By their own admission, these cases take a harder look at the administrative decisions under review than one would have expected prior to Vavilov, especially in how they scrutinize the administrative decision-makers’ reasons. This seems fully consistent with Vavilov’s “reasons first” approach to judicial review (Vavilov, at para 84) and its clear rejection of the practice of judicial supplementation of reasons (Vavilov, at paras 96-97). Coupled with these changes, Vavilov introduces what one might call a “legal hard look review”. There is now an expectation that administrators will reason with reference to their enabling statutes and take account these statutes’ text, context, and purpose (Vavilov, at para 120). Their omissions in this regard can only be tolerated if they are minor (Vavilov, at para 122). But, as Richardson holds, a failure to justify a decision in relation to the statute at all will be fatal.
By contrast, some decisions in Ontario’s Divisional Court fail to see a meaningful difference between Vavilov and the previous judicial review regime. In Radzevicius v Workplace Safety and Insurance Appeals Tribunal, 2020 ONSC 319 , for example, Swinton J asserts that “Vavilov does not constitute a significant change in the law of judicial review with respect to the review of the reasons of administrative tribunals” (Radzevicius at para 57). She holds that, because there was no “fundamental flaw or gap in the Tribunal’s analysis”, the decision was reasonable (Radzevicius, at para 59). And in Correa v Ontario Civilian Police Commission, 2020 ONSC 133, Swinton J (writing for a differently composed panel) was similarly disposed, insisting that Vavilov did not impose a “more robust reasonableness review” (Correa, at para 54).
These cases divide on a basic question: is Vavilov reasonableness review more robust than what preceded it? The temptation is to fall on one or another side of this question, but the truth might be a bit more nuanced. The decisions we have just discussed suggest that, while Vavilov may impose more robust review in some circumstances, it is also possible that, in other cases, Vavilov will, indeed, not change the degree of deference.

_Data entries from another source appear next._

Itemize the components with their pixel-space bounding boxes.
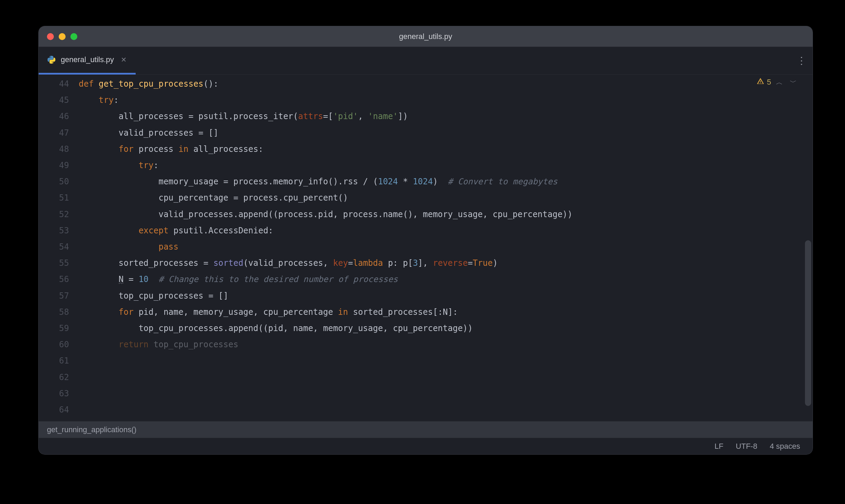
code-line[interactable]: valid_processes.append((process.pid, pro… bbox=[76, 206, 813, 223]
code-line[interactable]: def get_top_cpu_processes(): bbox=[76, 76, 813, 92]
status-bar: LF UTF-8 4 spaces bbox=[39, 438, 813, 454]
tab-close-button[interactable]: ✕ bbox=[119, 55, 129, 65]
code-content[interactable]: 5 ︿ ﹀ def get_top_cpu_processes(): try: … bbox=[76, 75, 813, 421]
line-number: 62 bbox=[39, 369, 76, 386]
close-window-button[interactable] bbox=[47, 33, 54, 40]
code-line[interactable]: sorted_processes = sorted(valid_processe… bbox=[76, 255, 813, 271]
line-number: 60 bbox=[39, 337, 76, 353]
code-line[interactable]: valid_processes = [] bbox=[76, 125, 813, 141]
code-line[interactable]: except psutil.AccessDenied: bbox=[76, 223, 813, 239]
line-number: 52 bbox=[39, 206, 76, 223]
editor-area[interactable]: 4445464748495051525354555657585960616263… bbox=[39, 75, 813, 421]
vertical-scrollbar[interactable] bbox=[805, 240, 811, 406]
line-number: 46 bbox=[39, 108, 76, 125]
titlebar: general_utils.py bbox=[39, 26, 813, 47]
code-line[interactable]: for process in all_processes: bbox=[76, 141, 813, 157]
code-line[interactable]: try: bbox=[76, 157, 813, 174]
line-number: 47 bbox=[39, 125, 76, 141]
prev-highlight-button[interactable]: ︿ bbox=[774, 78, 785, 87]
window-title: general_utils.py bbox=[399, 32, 452, 41]
line-number: 51 bbox=[39, 190, 76, 206]
editor-window: general_utils.py general_utils.py ✕ ⋮ 44… bbox=[39, 26, 813, 454]
tabbar: general_utils.py ✕ ⋮ bbox=[39, 47, 813, 75]
line-number: 57 bbox=[39, 288, 76, 304]
line-number: 44 bbox=[39, 76, 76, 92]
maximize-window-button[interactable] bbox=[70, 33, 77, 40]
code-line[interactable]: all_processes = psutil.process_iter(attr… bbox=[76, 108, 813, 125]
inspections-widget[interactable]: 5 ︿ ﹀ bbox=[757, 77, 799, 87]
line-number: 58 bbox=[39, 304, 76, 320]
code-line[interactable]: for pid, name, memory_usage, cpu_percent… bbox=[76, 304, 813, 320]
line-number: 54 bbox=[39, 239, 76, 255]
code-line[interactable]: N = 10 # Change this to the desired numb… bbox=[76, 271, 813, 288]
line-number: 64 bbox=[39, 402, 76, 418]
python-file-icon bbox=[47, 55, 56, 64]
code-line[interactable]: memory_usage = process.memory_info().rss… bbox=[76, 174, 813, 190]
line-number: 53 bbox=[39, 223, 76, 239]
warning-count: 5 bbox=[767, 78, 771, 87]
tab-overflow-menu[interactable]: ⋮ bbox=[797, 55, 806, 66]
line-number: 61 bbox=[39, 353, 76, 369]
code-line[interactable]: pass bbox=[76, 239, 813, 255]
indent-selector[interactable]: 4 spaces bbox=[770, 442, 800, 451]
minimize-window-button[interactable] bbox=[59, 33, 66, 40]
tab-general-utils[interactable]: general_utils.py ✕ bbox=[39, 47, 136, 75]
code-line[interactable]: cpu_percentage = process.cpu_percent() bbox=[76, 190, 813, 206]
tab-label: general_utils.py bbox=[61, 55, 114, 64]
line-number: 56 bbox=[39, 271, 76, 288]
next-highlight-button[interactable]: ﹀ bbox=[788, 78, 799, 87]
code-line[interactable]: top_cpu_processes = [] bbox=[76, 288, 813, 304]
warning-icon bbox=[757, 77, 764, 87]
breadcrumb-bar[interactable]: get_running_applications() bbox=[39, 421, 813, 438]
code-line[interactable]: top_cpu_processes.append((pid, name, mem… bbox=[76, 320, 813, 337]
code-line[interactable]: return top_cpu_processes bbox=[76, 337, 813, 353]
line-number: 55 bbox=[39, 255, 76, 271]
line-ending-selector[interactable]: LF bbox=[715, 442, 723, 451]
line-number: 45 bbox=[39, 92, 76, 108]
line-number: 59 bbox=[39, 320, 76, 337]
line-number: 49 bbox=[39, 157, 76, 174]
traffic-lights bbox=[47, 33, 77, 40]
line-number: 63 bbox=[39, 386, 76, 402]
encoding-selector[interactable]: UTF-8 bbox=[736, 442, 757, 451]
line-number: 50 bbox=[39, 174, 76, 190]
breadcrumb-item[interactable]: get_running_applications() bbox=[47, 425, 136, 434]
code-line[interactable]: try: bbox=[76, 92, 813, 108]
line-number-gutter: 4445464748495051525354555657585960616263… bbox=[39, 75, 76, 421]
line-number: 48 bbox=[39, 141, 76, 157]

In Richardson and Farrier, at issue were questions of legal interpretation: questions that required the decision-maker to engage with the enabling statute to determine the meaning, in context, of relevant provisions. A failure to engage with key elements of the statute, insofar as such a lack of consideration may change the result, is not reasonable, according to Vavilov (Vavilov, at para 122). It is probably fair to say that, at least when it comes to pure questions of statutory interpretation, reasonableness review may now take on a more interventionist flavour, particularly where decision-makers are not simply applying a statutory provision to facts but are actually attempting to determine the meaning of particular provisions. When decision-makers are interpreting a statute, Vavilov demands more of them than the cases it supersedes.
Radzevicius and Correa, by contrast, presented issues of mixed fact and law. Decision-makers having applied legal standards to particular facts and evidence; they did not fail to take account of relevant legal provisions or fundamentally misunderstand them. Vavilov says that while the evidence acts as a constraint on the decision-maker, courts must refrain from reweighing evidence or holding decision-makers to a high evidentiary standard (Vavilov, at para 125). This injunction is consistent with Vavilov’s judicial restraint theme. When evidence is more central to the disposition of the case, we might expect review to be more deferential. Whatever else it did, Vavilov did not—for better or for worse—bring back the concept of jurisdictional fact.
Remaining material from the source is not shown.